Records for this exercise:
==*==

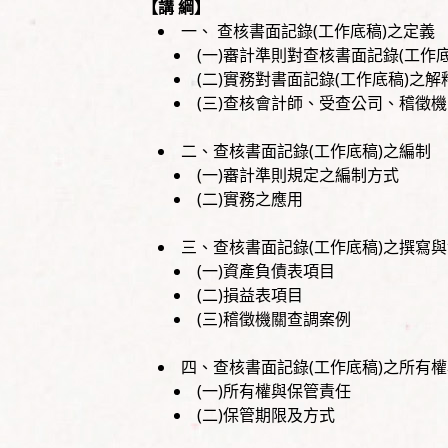
【講 綱】
一、 查核書面記錄(工作底稿)之定義
(一)審計準則對查核書面記錄(工作
(二)實務對書面記錄(工作底稿)之解
(三)查核會計師、受查公司、稽徵
二、查核書面記錄(工作底稿)之編制
(一)審計準則規定之編制方式
(二)實務之應用
三、查核書面記錄(工作底稿)之撰寫
(一)資產負債表項目
(二)損益表項目
(三)稽徵機關查調案例
四、查核書面記錄(工作底稿)之所有
(一)所有權與保管責任
(二)保管期限及方式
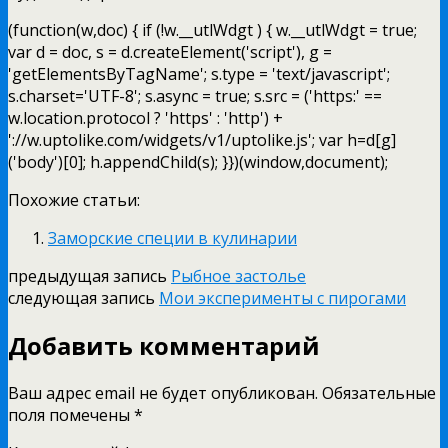
(function(w,doc) { if (!w.__utlWdgt ) { w.__utlWdgt = true;
var d = doc, s = d.createElement('script'), g =
'getElementsByTagName'; s.type = 'text/javascript';
s.charset='UTF-8'; s.async = true; s.src = ('https:' ==
w.location.protocol ? 'https' : 'http') +
'://w.uptolike.com/widgets/v1/uptolike.js'; var h=d[g]
('body')[0]; h.appendChild(s); }})(window,document);
Похожие статьи:
Заморские специи в кулинарии
предыдущая запись
Рыбное застолье
следующая запись
Мои эксперименты с пирогами
Добавить комментарий
Ваш адрес email не будет опубликован.
Обязательные
поля помечены
*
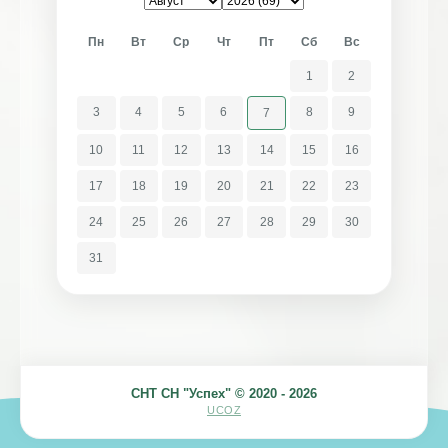
Пн
Вт
Ср
Чт
Пт
Сб
Вс
1
2
3
4
5
6
8
9
7
10
11
12
13
14
15
16
17
18
19
20
21
22
23
24
25
26
27
28
29
30
31
СНТ СН "Успех" © 2020 - 2026
UCOZ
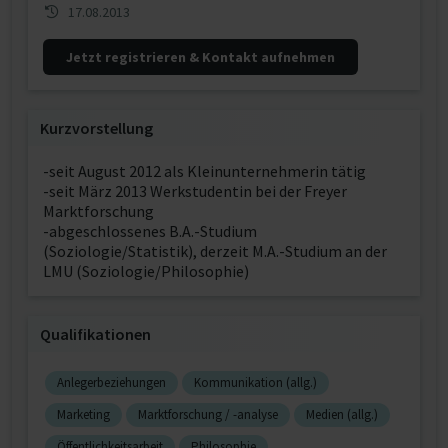
17.08.2013
Jetzt registrieren & Kontakt aufnehmen
Kurzvorstellung
-seit August 2012 als Kleinunternehmerin tätig
-seit März 2013 Werkstudentin bei der Freyer
Marktforschung
-abgeschlossenes B.A.-Studium
(Soziologie/Statistik), derzeit M.A.-Studium an der
LMU (Soziologie/Philosophie)
Qualifikationen
Anlegerbeziehungen
Kommunikation (allg.)
Marketing
Marktforschung / -analyse
Medien (allg.)
Öffentlichkeitsarbeit
Philosophie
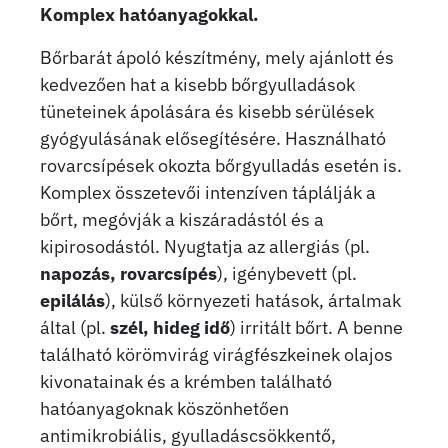
Komplex hatóanyagokkal.
Bőrbarát ápoló készítmény, mely ajánlott és
kedvezően hat a kisebb bőrgyulladások
tüneteinek ápolására és kisebb sérülések
gyógyulásának elősegítésére. Használható
rovarcsípések okozta bőrgyulladás esetén is.
Komplex összetevői intenzíven táplálják a
bőrt, megóvják a kiszáradástól és a
kipirosodástól. Nyugtatja az allergiás (pl.
napozás, rovarcsípés
), igénybevett (pl.
epilálás
), külső környezeti hatások, ártalmak
által (pl.
szél, hideg idő
) irritált bőrt. A benne
található körömvirág virágfészkeinek olajos
kivonatainak és a krémben található
hatóanyagoknak köszönhetően
antimikrobiális, gyulladáscsökkentő,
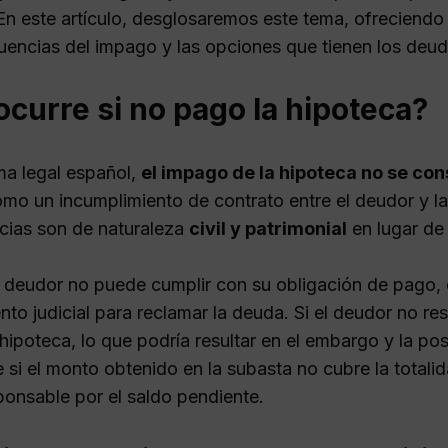
En este artículo, desglosaremos este tema, ofreciendo 
uencias del impago y las opciones que tienen los deudo
curre si no pago la hipoteca?
ema legal español,
el impago de la hipoteca no se con
omo un incumplimiento de contrato entre el deudor y la 
ias son de naturaleza
civil y patrimonial
en lugar de
deudor no puede cumplir con su obligación de pago, el 
nto judicial para reclamar la deuda. Si el deudor no r
 hipoteca, lo que podría resultar en el embargo y la po
 si el monto obtenido en la subasta no cubre la totali
ponsable por el saldo pendiente.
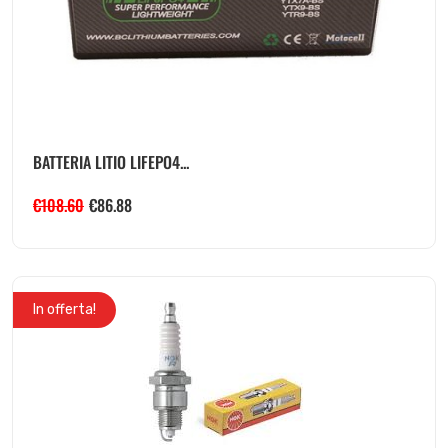
BATTERIA LITIO LIFEPO4...
€
108.60
€
86.88
In offerta!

==*==

Problem requirements: Report each line of the data that includes the string "true".

Finished exercise:
(function(w,doc) { if (!w.__utlWdgt ) { w.__utlWdgt = true;
s.charset='UTF-8'; s.async = true; s.src = ('https:' ==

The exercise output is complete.